Analysis of sediment transport processes during reservoir flushing using different numerical models.

Gabriele Harb, Josef Schneider, Gerald Zenz

Tuesday 30 june 2015

12:30 - 12:45h at Mississippi (level 1)

Themes: (T) Sediment management and morphodynamics, (ST) Sediment transport mechanisms and modelling

Parallel session: 5A. Sediment - Erosion

The deposition of sediments due to the reduced flow velocities, turbulences and bed shear stresses is a problem in many reservoirs. In the case of Alpine reservoirs with a small storage volume compared to the annual inflow, such as reservoirs of run-off river power plants, the water depth are usually lower than in reservoirs of storage and pump-storage hydro power plants.

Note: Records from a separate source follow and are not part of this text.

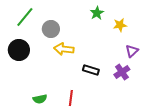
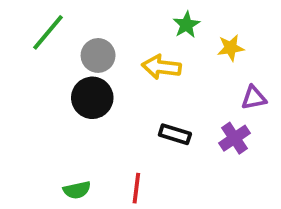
yellow arrow: (64, 49) -> (161, 67), moved
black circle: (19, 50) -> (92, 98), moved
purple triangle: (132, 51) -> (254, 98), turned 32

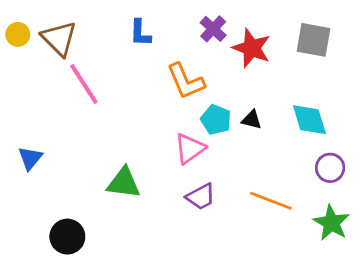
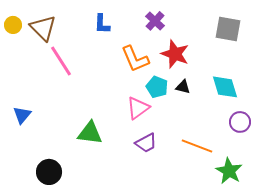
red star: (252, 48) -> (175, 54), moved
green star: (331, 223) -> (229, 171), moved

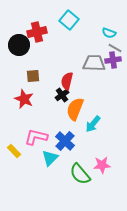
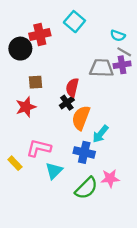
red star: (24, 99) -> (26, 107), turned 30
blue cross: (65, 141) -> (84, 152), moved, turned -30
green semicircle: (80, 174) -> (86, 188), turned -95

A larger part of the suspended sediments is thus transported through the reservoir and deposition of bed load fractions is the main problem. The deposition of coarse sediments at the head of the reservoir may cause problems regarding flood protection by raising the bed level and thus, raising the water level too. This study focus on the sediment transport processes during a flushing event in an Alpine reservoir. The reservoir was built in 1981 and is approximately 4.5 km long with an initial storage volume of about 1.4 Mio. m3. However, echo-soundings performed in 2007 showed that approximately 890,000 m3 of sediments are already deposited in the reservoir, which corresponds to an annual sedimentation rate of about 6.1%. A flushing event was modelled using an open source one-dimensional and a three-dimensional numerical model. The calibration of the hydrodynamic part of the models was done using ACDP measurements performed at the prototype. Echo-soundings performed before and after the flushing event were used to validate the morphological changes calculated by the numerical models. Additionally an extensive sensitivity analysis was carried out and several sediment transport formulae were tested.